Wir gehen den Weg der Häftlinge. Der große Teil von ihnen, zuerst die Alten und Schwachen, die Frauen und Kinder, wurden gleich in die Gaskammern geführt. Die Gaskammern und Krematorien sind gesprengt worden, nur die Ruinen davon sind erhalten. Die Nazis wollten ihre Spuren verwischen. Ein Krematorium wurde schon am 7. Oktober 1944 in die Luft gejagt. Von Mitgliedern des Sonderkommandos, den Häftlingen, die als Sklaven in der Mordmaschinerie die zu Ermordenden in die Gaskammern führten, die Toten aus den Gaskammern holten. Es war der einzige Aufstand in Auschwitz, er wurde niedergeschlagen, die 451 Beteiligten sofort ermordet.

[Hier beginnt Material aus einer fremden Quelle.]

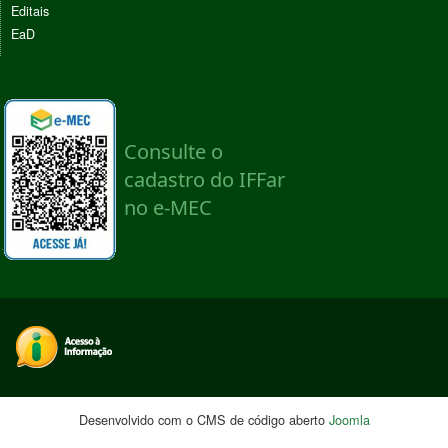
Editais
EaD
Desenvolvido com o CMS de código aberto
Joomla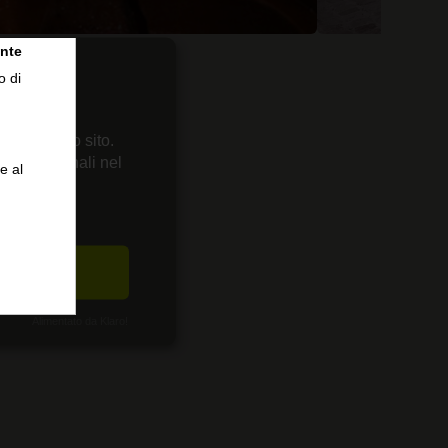
nte
o di
 sul nostro sito.
enze personali nel
e al
CETTA
Alimentato da Klaro!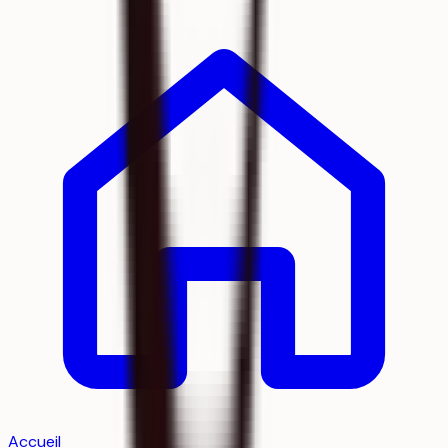
Accueil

Auf dem Rückweg kommen Ben und ich noch an einer besonderen Baracke vorbei. Hier wurden neugeborene Babys und ihre Mütter von Ärzten und Krankenschwestern mit Phenol zu Tode gespritzt.

 

Was wir gesehen haben, geht über das hinaus, was der menschliche Verstand zu fassen vermag. Diese Bilder werde ich nicht wieder aus dem Kopf bekommen. Um es zu verarbeiten, schreibe ich diesen Text. Und weil ich deutlich machen will: Das Grauen ist konkret, es hat stattgefunden, es kann wieder geschehen. Vielleicht nicht so, vielleicht anders. Das immer wieder uns zu vergegenwärtigen, diese Verantwortung anzunehmen, dass sich Auschwitz nicht wiederhole, ist für mich die absolute Maxime. Es heißt, jedem Menschenhass entgegenzutreten, jede Relativierung zurückzuweisen und an der „Welt des Friedens und der Freiheit“ zu wirken, niemals nachzulassen. Das gilt besonders für uns, die Nachgeborenen, im Land der Täter, das die Täter schonte.